▶ THE RECORDS
+---+

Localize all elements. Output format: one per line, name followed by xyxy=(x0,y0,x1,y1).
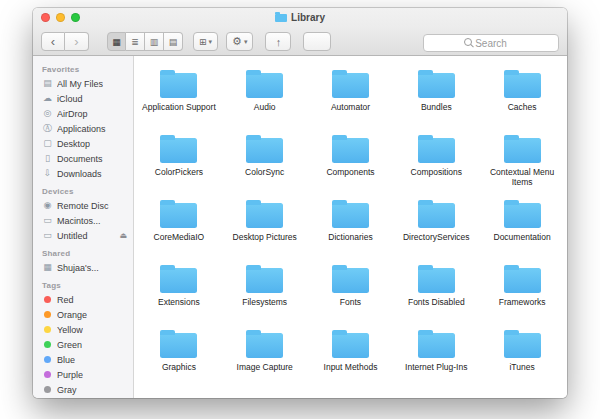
sidebar-item-label: Purple xyxy=(57,370,83,380)
folder-icon xyxy=(418,73,455,98)
zoom-button[interactable] xyxy=(71,13,80,22)
sidebar-item-shujaa-s[interactable]: ▦Shujaa's... xyxy=(33,260,133,275)
folder-label: Frameworks xyxy=(499,297,546,307)
folder-item-contextual-menu-items[interactable]: Contextual Menu Items xyxy=(479,127,565,192)
sidebar-section-title: Favorites xyxy=(33,59,133,76)
sidebar-item-gray[interactable]: Gray xyxy=(33,382,133,397)
gear-icon: ⚙ xyxy=(232,35,242,48)
sidebar-item-red[interactable]: Red xyxy=(33,292,133,307)
folder-item-itunes[interactable]: iTunes xyxy=(479,322,565,387)
icon-view-icon: ▦ xyxy=(112,37,121,47)
sidebar-section: Shared▦Shujaa's... xyxy=(33,243,133,275)
list-view-button[interactable]: ≣ xyxy=(126,32,145,51)
sidebar-item-documents[interactable]: ▯Documents xyxy=(33,151,133,166)
folder-item-caches[interactable]: Caches xyxy=(479,62,565,127)
folder-icon xyxy=(332,138,369,163)
column-view-button[interactable]: ▥ xyxy=(145,32,164,51)
folder-item-filesystems[interactable]: Filesystems xyxy=(222,257,308,322)
folder-label: Fonts xyxy=(340,297,361,307)
sidebar-item-label: Macintos... xyxy=(57,216,101,226)
folder-item-documentation[interactable]: Documentation xyxy=(479,192,565,257)
folder-label: Automator xyxy=(331,102,370,112)
sidebar-item-orange[interactable]: Orange xyxy=(33,307,133,322)
folder-icon xyxy=(160,268,197,293)
folder-icon xyxy=(246,203,283,228)
sidebar-item-untitled[interactable]: ▭Untitled⏏ xyxy=(33,228,133,243)
folder-item-internet-plug-ins[interactable]: Internet Plug-Ins xyxy=(393,322,479,387)
folder-label: Documentation xyxy=(494,232,551,242)
folder-grid: Application SupportAudioAutomatorBundles… xyxy=(136,62,565,387)
back-icon: ‹ xyxy=(51,34,55,49)
minimize-button[interactable] xyxy=(56,13,65,22)
folder-label: Components xyxy=(326,167,374,177)
folder-item-automator[interactable]: Automator xyxy=(308,62,394,127)
folder-icon xyxy=(246,73,283,98)
window-controls xyxy=(41,13,80,22)
folder-item-graphics[interactable]: Graphics xyxy=(136,322,222,387)
folder-item-input-methods[interactable]: Input Methods xyxy=(308,322,394,387)
folder-icon xyxy=(504,138,541,163)
sidebar-item-blue[interactable]: Blue xyxy=(33,352,133,367)
forward-button[interactable]: › xyxy=(65,32,89,51)
share-button[interactable]: ↑ xyxy=(265,32,291,51)
folder-item-fonts[interactable]: Fonts xyxy=(308,257,394,322)
close-button[interactable] xyxy=(41,13,50,22)
sidebar-item-applications[interactable]: ⒶApplications xyxy=(33,121,133,136)
arrange-icon: ⊞ xyxy=(199,37,207,47)
folder-label: Compositions xyxy=(411,167,463,177)
folder-item-desktop-pictures[interactable]: Desktop Pictures xyxy=(222,192,308,257)
folder-item-image-capture[interactable]: Image Capture xyxy=(222,322,308,387)
sidebar-item-label: All My Files xyxy=(57,79,103,89)
folder-label: Contextual Menu Items xyxy=(483,167,561,187)
search-input[interactable] xyxy=(423,34,559,52)
icon-view-button[interactable]: ▦ xyxy=(107,32,126,51)
folder-label: Filesystems xyxy=(242,297,287,307)
folder-item-application-support[interactable]: Application Support xyxy=(136,62,222,127)
sidebar-item-label: AirDrop xyxy=(57,109,88,119)
back-button[interactable]: ‹ xyxy=(41,32,65,51)
forward-icon: › xyxy=(74,34,78,49)
sidebar-item-all-my-files[interactable]: ▤All My Files xyxy=(33,76,133,91)
folder-item-audio[interactable]: Audio xyxy=(222,62,308,127)
sidebar-item-macintos[interactable]: ▭Macintos... xyxy=(33,213,133,228)
title-bar[interactable]: Library xyxy=(33,8,567,28)
sidebar-item-purple[interactable]: Purple xyxy=(33,367,133,382)
folder-item-coremediaio[interactable]: CoreMediaIO xyxy=(136,192,222,257)
folder-item-compositions[interactable]: Compositions xyxy=(393,127,479,192)
folder-item-extensions[interactable]: Extensions xyxy=(136,257,222,322)
action-button[interactable]: ⚙ ▾ xyxy=(226,32,253,51)
folder-icon xyxy=(332,268,369,293)
tags-button[interactable] xyxy=(303,32,331,51)
folder-icon xyxy=(246,138,283,163)
folder-item-colorpickers[interactable]: ColorPickers xyxy=(136,127,222,192)
sidebar-item-downloads[interactable]: ⇩Downloads xyxy=(33,166,133,181)
folder-item-fonts-disabled[interactable]: Fonts Disabled xyxy=(393,257,479,322)
sidebar-item-yellow[interactable]: Yellow xyxy=(33,322,133,337)
folder-item-components[interactable]: Components xyxy=(308,127,394,192)
eject-icon[interactable]: ⏏ xyxy=(119,231,133,240)
folder-item-bundles[interactable]: Bundles xyxy=(393,62,479,127)
sidebar-item-label: Blue xyxy=(57,355,75,365)
sidebar-item-label: Applications xyxy=(57,124,106,134)
desktop-icon: ▢ xyxy=(42,138,53,149)
shared-computer-icon: ▦ xyxy=(42,262,53,273)
folder-label: ColorPickers xyxy=(155,167,203,177)
arrange-button[interactable]: ⊞ ▾ xyxy=(193,32,218,51)
tag-dot-icon xyxy=(44,386,51,393)
sidebar-item-green[interactable]: Green xyxy=(33,337,133,352)
folder-item-frameworks[interactable]: Frameworks xyxy=(479,257,565,322)
folder-label: ColorSync xyxy=(245,167,284,177)
folder-label: Application Support xyxy=(142,102,216,112)
sidebar-item-icloud[interactable]: ☁iCloud xyxy=(33,91,133,106)
folder-label: Audio xyxy=(254,102,276,112)
sidebar-item-label: Downloads xyxy=(57,169,102,179)
folder-item-directoryservices[interactable]: DirectoryServices xyxy=(393,192,479,257)
hard-drive-icon: ▭ xyxy=(42,230,53,241)
sidebar-item-airdrop[interactable]: ◎AirDrop xyxy=(33,106,133,121)
coverflow-view-button[interactable]: ▤ xyxy=(164,32,183,51)
folder-icon xyxy=(504,268,541,293)
folder-item-colorsync[interactable]: ColorSync xyxy=(222,127,308,192)
sidebar-item-remote-disc[interactable]: ◉Remote Disc xyxy=(33,198,133,213)
sidebar-item-desktop[interactable]: ▢Desktop xyxy=(33,136,133,151)
folder-item-dictionaries[interactable]: Dictionaries xyxy=(308,192,394,257)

+---+

This task calls for the listing to be restated exactly, with images omitted.

▶ WRITTEN SOLUTION
Localize all elements. Output format: one per line, name followed by xyxy=(x0,y0,x1,y1).
sidebar-item-label: Purple xyxy=(57,370,83,380)
folder-icon xyxy=(418,73,455,98)
zoom-button[interactable] xyxy=(71,13,80,22)
sidebar-item-shujaa-s[interactable]: ▦Shujaa's... xyxy=(33,260,133,275)
folder-label: Frameworks xyxy=(499,297,546,307)
folder-item-contextual-menu-items[interactable]: Contextual Menu Items xyxy=(479,127,565,192)
sidebar-section-title: Favorites xyxy=(33,59,133,76)
sidebar-item-gray[interactable]: Gray xyxy=(33,382,133,397)
gear-icon: ⚙ xyxy=(232,35,242,48)
sidebar-item-red[interactable]: Red xyxy=(33,292,133,307)
folder-item-itunes[interactable]: iTunes xyxy=(479,322,565,387)
icon-view-icon: ▦ xyxy=(112,37,121,47)
sidebar-section: Shared▦Shujaa's... xyxy=(33,243,133,275)
list-view-button[interactable]: ≣ xyxy=(126,32,145,51)
sidebar-item-documents[interactable]: ▯Documents xyxy=(33,151,133,166)
folder-item-caches[interactable]: Caches xyxy=(479,62,565,127)
folder-icon xyxy=(332,138,369,163)
column-view-button[interactable]: ▥ xyxy=(145,32,164,51)
folder-item-filesystems[interactable]: Filesystems xyxy=(222,257,308,322)
folder-label: Fonts xyxy=(340,297,361,307)
sidebar-item-label: Macintos... xyxy=(57,216,101,226)
folder-item-documentation[interactable]: Documentation xyxy=(479,192,565,257)
folder-label: Automator xyxy=(331,102,370,112)
sidebar-item-orange[interactable]: Orange xyxy=(33,307,133,322)
folder-icon xyxy=(160,268,197,293)
folder-icon xyxy=(246,203,283,228)
sidebar-item-untitled[interactable]: ▭Untitled⏏ xyxy=(33,228,133,243)
folder-item-internet-plug-ins[interactable]: Internet Plug-Ins xyxy=(393,322,479,387)
folder-label: Documentation xyxy=(494,232,551,242)
folder-grid: Application SupportAudioAutomatorBundles… xyxy=(136,62,565,387)
back-icon: ‹ xyxy=(51,34,55,49)
minimize-button[interactable] xyxy=(56,13,65,22)
folder-label: Components xyxy=(326,167,374,177)
folder-item-automator[interactable]: Automator xyxy=(308,62,394,127)
folder-icon xyxy=(246,73,283,98)
window-controls xyxy=(41,13,80,22)
folder-item-graphics[interactable]: Graphics xyxy=(136,322,222,387)
folder-item-input-methods[interactable]: Input Methods xyxy=(308,322,394,387)
folder-icon xyxy=(504,138,541,163)
sidebar-item-blue[interactable]: Blue xyxy=(33,352,133,367)
forward-button[interactable]: › xyxy=(65,32,89,51)
share-button[interactable]: ↑ xyxy=(265,32,291,51)
folder-item-fonts[interactable]: Fonts xyxy=(308,257,394,322)
close-button[interactable] xyxy=(41,13,50,22)
sidebar-item-applications[interactable]: ⒶApplications xyxy=(33,121,133,136)
arrange-icon: ⊞ xyxy=(199,37,207,47)
folder-label: Compositions xyxy=(411,167,463,177)
folder-item-desktop-pictures[interactable]: Desktop Pictures xyxy=(222,192,308,257)
folder-item-image-capture[interactable]: Image Capture xyxy=(222,322,308,387)
sidebar-item-label: All My Files xyxy=(57,79,103,89)
folder-label: Contextual Menu Items xyxy=(483,167,561,187)
search-input[interactable] xyxy=(423,34,559,52)
icon-view-button[interactable]: ▦ xyxy=(107,32,126,51)
folder-label: Filesystems xyxy=(242,297,287,307)
folder-item-application-support[interactable]: Application Support xyxy=(136,62,222,127)
sidebar-item-label: AirDrop xyxy=(57,109,88,119)
back-button[interactable]: ‹ xyxy=(41,32,65,51)
forward-icon: › xyxy=(74,34,78,49)
sidebar-item-all-my-files[interactable]: ▤All My Files xyxy=(33,76,133,91)
folder-item-audio[interactable]: Audio xyxy=(222,62,308,127)
sidebar-item-macintos[interactable]: ▭Macintos... xyxy=(33,213,133,228)
title-bar[interactable]: Library xyxy=(33,8,567,28)
sidebar-item-purple[interactable]: Purple xyxy=(33,367,133,382)
folder-item-coremediaio[interactable]: CoreMediaIO xyxy=(136,192,222,257)
folder-item-compositions[interactable]: Compositions xyxy=(393,127,479,192)
folder-item-extensions[interactable]: Extensions xyxy=(136,257,222,322)
action-button[interactable]: ⚙ ▾ xyxy=(226,32,253,51)
folder-icon xyxy=(332,268,369,293)
tags-button[interactable] xyxy=(303,32,331,51)
folder-icon xyxy=(246,138,283,163)
folder-item-colorpickers[interactable]: ColorPickers xyxy=(136,127,222,192)
sidebar-item-downloads[interactable]: ⇩Downloads xyxy=(33,166,133,181)
folder-item-fonts-disabled[interactable]: Fonts Disabled xyxy=(393,257,479,322)
sidebar-item-yellow[interactable]: Yellow xyxy=(33,322,133,337)
folder-item-components[interactable]: Components xyxy=(308,127,394,192)
eject-icon[interactable]: ⏏ xyxy=(119,231,133,240)
folder-item-bundles[interactable]: Bundles xyxy=(393,62,479,127)
sidebar-item-label: Blue xyxy=(57,355,75,365)
sidebar-item-label: Applications xyxy=(57,124,106,134)
desktop-icon: ▢ xyxy=(42,138,53,149)
shared-computer-icon: ▦ xyxy=(42,262,53,273)
folder-label: ColorPickers xyxy=(155,167,203,177)
arrange-button[interactable]: ⊞ ▾ xyxy=(193,32,218,51)
tag-dot-icon xyxy=(44,386,51,393)
sidebar-item-green[interactable]: Green xyxy=(33,337,133,352)
folder-item-frameworks[interactable]: Frameworks xyxy=(479,257,565,322)
folder-label: ColorSync xyxy=(245,167,284,177)
folder-label: Application Support xyxy=(142,102,216,112)
sidebar-item-icloud[interactable]: ☁iCloud xyxy=(33,91,133,106)
folder-label: Audio xyxy=(254,102,276,112)
sidebar-item-label: Downloads xyxy=(57,169,102,179)
folder-item-directoryservices[interactable]: DirectoryServices xyxy=(393,192,479,257)
hard-drive-icon: ▭ xyxy=(42,230,53,241)
sidebar-item-airdrop[interactable]: ◎AirDrop xyxy=(33,106,133,121)
coverflow-view-button[interactable]: ▤ xyxy=(164,32,183,51)
folder-icon xyxy=(504,268,541,293)
folder-item-colorsync[interactable]: ColorSync xyxy=(222,127,308,192)
sidebar-item-remote-disc[interactable]: ◉Remote Disc xyxy=(33,198,133,213)
sidebar-item-desktop[interactable]: ▢Desktop xyxy=(33,136,133,151)
folder-item-dictionaries[interactable]: Dictionaries xyxy=(308,192,394,257)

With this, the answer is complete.